I don’t think so much about programming a single concert, which, of course, comes down to that, but I think about a whole season. We have to reach a balance, then we filter that into each program. This program has three soloists, for example, and we also have to cover new music. We do our best to include BIPOC and women composers, conductors, and soloists.

It’s like creating a season that’s a large feast for everybody, but not everyone is appreciative of everything. There are many variables that should be filled. With a season opening, there’s an excitement to welcome people back, and in closing, we send them off into summer vacation. We also have our operas that we chose to do and all the music we present is music of a very high quality.

Speaking of opera, it was a shame that Opera Pacific closed in 2008, but you’ve been taking up the slack a bit with your opera initiative, “Symphonic Voices,” having included concert productions of such works as Madame Butterfly, Aida, and The Magic Flute.

Our opera initiative is already a decade old, with recent performances of Otello. It was not a happy moment in anyone’s life in Orange County when the company [folded]. Having been the music director of two opera houses in Germany, I thought it would be good if I could help and replant opera in Orange County. There was a strong support for it, and they continue to be some of our most artistic initiatives. Next year we’re doing Rigoletto.

Carl St. Clair
Carl St. Clair

You’re also committed to the development and performance of new works by composers you’ve commissioned for recordings, such as Tobias Picker, James Newton Howard, and pianist/composer Conrad Tao. Why is this important to you?

[Mstislav] Rostropovich commissioned so many works for cello, and he said that maybe one or two out of seven will have a life on the stage, a real, fruitful life, but “without those five or six, I wouldn’t have found that one special piece.” I think it’s important we have a working relationship with living composers. I learn so much working with composers I can talk to and ask questions [of], and it [helps] with the process of a conductor interpreting music. It’s always been an important part of my life, and we’re commissioning works as we speak.

You’re also music director of the National Symphony Orchestra of Costa Rica. How many weeks are you there, and what is that like?

We play at the National Theater, [and] it’s the kind of theater you would see in Milan, [or] the Teatro Colón in Buenos Aires, or in Mexico City. There are parquet floors and chandeliers hanging in the entrance. It was built from 1891 to 1897, and it’s the most visited building in Costa Rica. I was just there last week.

After the pandemic, people are craving to get back, [and] we had two sold-out houses. These are exciting concerts and I’m going back after Mahler’s Fourth. It’s a full-time orchestra; the musicians and artistic initiatives are funded by the government, and everyone who plays in the orchestra is a government employee.
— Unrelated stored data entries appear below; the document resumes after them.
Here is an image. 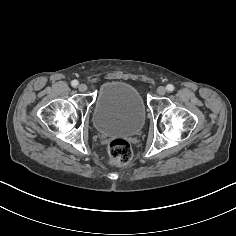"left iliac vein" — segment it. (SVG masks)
Wrapping results in <instances>:
<instances>
[{"label":"left iliac vein","instance_id":"obj_1","mask_svg":"<svg viewBox=\"0 0 236 236\" xmlns=\"http://www.w3.org/2000/svg\"><path fill=\"white\" fill-rule=\"evenodd\" d=\"M157 93H158V95H160V96L165 95V93H166V88L163 87V86H159V87L157 88Z\"/></svg>","mask_w":236,"mask_h":236}]
</instances>
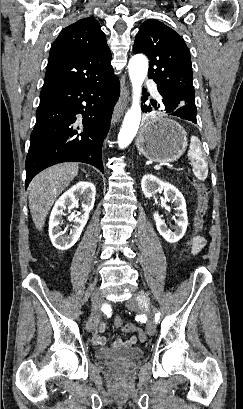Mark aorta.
Returning <instances> with one entry per match:
<instances>
[{"instance_id": "obj_1", "label": "aorta", "mask_w": 243, "mask_h": 409, "mask_svg": "<svg viewBox=\"0 0 243 409\" xmlns=\"http://www.w3.org/2000/svg\"><path fill=\"white\" fill-rule=\"evenodd\" d=\"M130 81L132 84V105L127 111L122 127L118 134V145L126 148L134 139L141 121L140 98L142 84L148 72V60L144 55H134L128 64Z\"/></svg>"}]
</instances>
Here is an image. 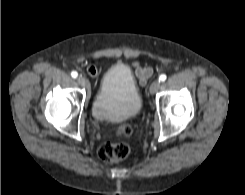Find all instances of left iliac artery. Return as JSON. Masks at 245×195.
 <instances>
[{"instance_id": "obj_1", "label": "left iliac artery", "mask_w": 245, "mask_h": 195, "mask_svg": "<svg viewBox=\"0 0 245 195\" xmlns=\"http://www.w3.org/2000/svg\"><path fill=\"white\" fill-rule=\"evenodd\" d=\"M167 76L165 74H162L160 77H159V81L161 82H164L166 80Z\"/></svg>"}]
</instances>
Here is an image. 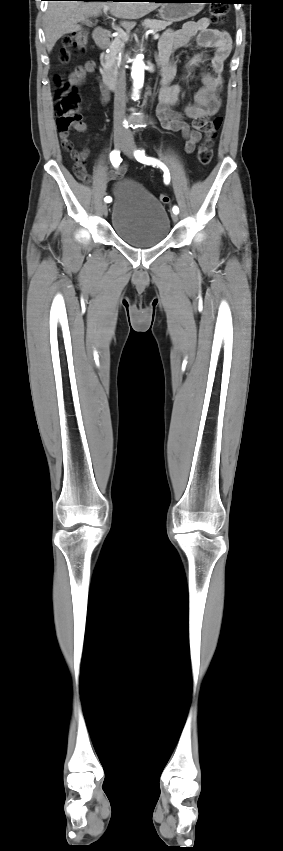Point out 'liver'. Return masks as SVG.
Wrapping results in <instances>:
<instances>
[{"label":"liver","mask_w":283,"mask_h":851,"mask_svg":"<svg viewBox=\"0 0 283 851\" xmlns=\"http://www.w3.org/2000/svg\"><path fill=\"white\" fill-rule=\"evenodd\" d=\"M160 5L158 2L50 1L44 15L47 51L51 52L63 35L79 31V22L98 16L104 7L117 18L133 20L144 17ZM121 25L129 30L134 23L123 21Z\"/></svg>","instance_id":"obj_1"}]
</instances>
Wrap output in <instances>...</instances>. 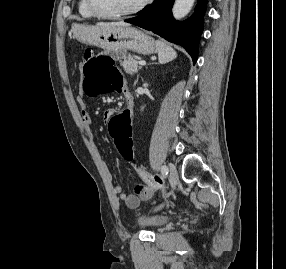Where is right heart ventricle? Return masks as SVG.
I'll return each mask as SVG.
<instances>
[{
	"instance_id": "right-heart-ventricle-1",
	"label": "right heart ventricle",
	"mask_w": 286,
	"mask_h": 269,
	"mask_svg": "<svg viewBox=\"0 0 286 269\" xmlns=\"http://www.w3.org/2000/svg\"><path fill=\"white\" fill-rule=\"evenodd\" d=\"M78 9H79V13L82 17H84V18L94 17V15L88 9L86 0H79Z\"/></svg>"
}]
</instances>
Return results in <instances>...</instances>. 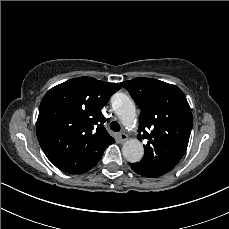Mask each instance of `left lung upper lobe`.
Here are the masks:
<instances>
[{"instance_id":"left-lung-upper-lobe-1","label":"left lung upper lobe","mask_w":229,"mask_h":229,"mask_svg":"<svg viewBox=\"0 0 229 229\" xmlns=\"http://www.w3.org/2000/svg\"><path fill=\"white\" fill-rule=\"evenodd\" d=\"M120 85L141 110L137 137L140 141L147 139V143L137 164L154 177L169 172L184 156L193 125L184 93L175 85L144 77Z\"/></svg>"}]
</instances>
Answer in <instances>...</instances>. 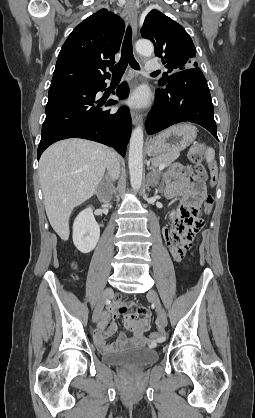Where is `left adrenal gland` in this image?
<instances>
[{"instance_id":"1","label":"left adrenal gland","mask_w":255,"mask_h":418,"mask_svg":"<svg viewBox=\"0 0 255 418\" xmlns=\"http://www.w3.org/2000/svg\"><path fill=\"white\" fill-rule=\"evenodd\" d=\"M148 170H151L152 171V173H154V174H156L157 176H159L161 173L159 172V171H157L155 168H153L152 166H148ZM148 182H149V184L152 186V187H155L156 186V184H152L151 183V180L150 179H148Z\"/></svg>"}]
</instances>
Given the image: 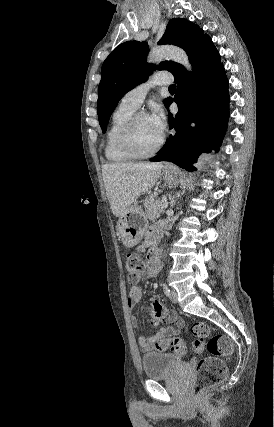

I’m a government employee. The Costa Rican president in the 1940s disbanded its military, with the idea that money would be funded towards arts and education. That remains to this day.

Artistically, there are high spirits and high aspirations. We just had an election. [Rodrigo] Chaves Robles is our new president, and there’s a lot of change going on. But I have high hopes that’s it’s going to be great. [As for performances], I do half of the season, which is five to six concerts a year of the classics, and like all music directors, I create programs, oversee the repertory, the artists, and the administrative [duties], as well as do one or two weeks of recordings and outreach.

Finally, what makes for good chemistry between an orchestra and conductor?

Honesty of purpose why you’re there and not somebody else and trust. These kinds of things are crucial. It’s no different than between people. If you’re honest about why you’re there and you’re doing it to be there for the musicians and have them be there for the community and enrich lives, you have a chance of having a loyal and long relationship.